Saved entries
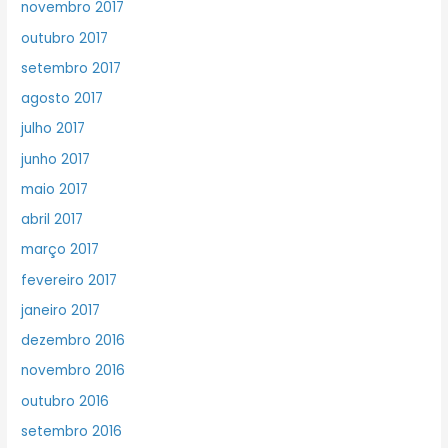
novembro 2017
outubro 2017
setembro 2017
agosto 2017
julho 2017
junho 2017
maio 2017
abril 2017
março 2017
fevereiro 2017
janeiro 2017
dezembro 2016
novembro 2016
outubro 2016
setembro 2016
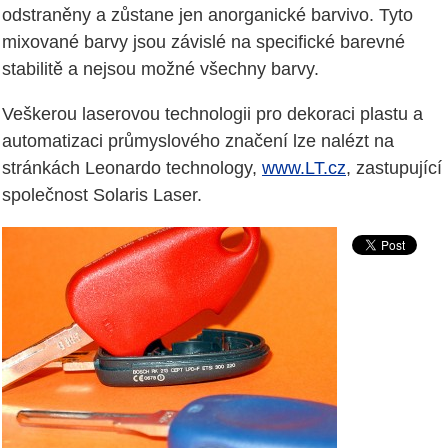
odstraněny a zůstane jen anorganické barvivo. Tyto
mixované barvy jsou závislé na specifické barevné
stabilitě a nejsou možné všechny barvy.
Veškerou laserovou technologii pro dekoraci plastu a
automatizaci průmyslového značení lze nalézt na
stránkách Leonardo technology,
www.LT.cz
, zastupující
společnost Solaris Laser.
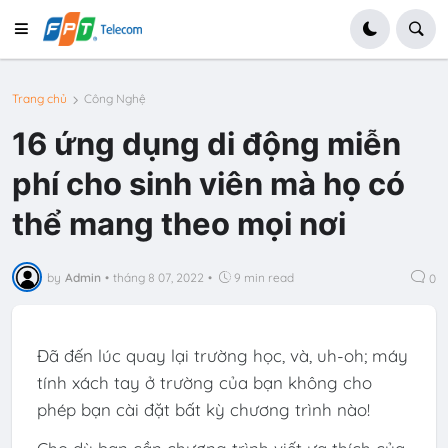
Trang chủ
Công Nghệ
16 ứng dụng di động miễn
phí cho sinh viên mà họ có
thể mang theo mọi nơi
by
Admin
•
tháng 8 07, 2022
•
9 min read
0
Đã đến lúc quay lại trường học, và, uh-oh; máy
tính xách tay ở trường của bạn không cho
phép bạn cài đặt bất kỳ chương trình nào!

Work to complete
Above are the records; reproduce them exactly and leave out the pictures.

Result
novembro 2017
outubro 2017
setembro 2017
agosto 2017
julho 2017
junho 2017
maio 2017
abril 2017
março 2017
fevereiro 2017
janeiro 2017
dezembro 2016
novembro 2016
outubro 2016
setembro 2016
odstraněny a zůstane jen anorganické barvivo. Tyto
mixované barvy jsou závislé na specifické barevné
stabilitě a nejsou možné všechny barvy.
Veškerou laserovou technologii pro dekoraci plastu a
automatizaci průmyslového značení lze nalézt na
stránkách Leonardo technology,
www.LT.cz
, zastupující
společnost Solaris Laser.
Trang chủ
Công Nghệ
16 ứng dụng di động miễn
phí cho sinh viên mà họ có
thể mang theo mọi nơi
by
Admin
•
tháng 8 07, 2022
•
9 min read
0
Đã đến lúc quay lại trường học, và, uh-oh; máy
tính xách tay ở trường của bạn không cho
phép bạn cài đặt bất kỳ chương trình nào!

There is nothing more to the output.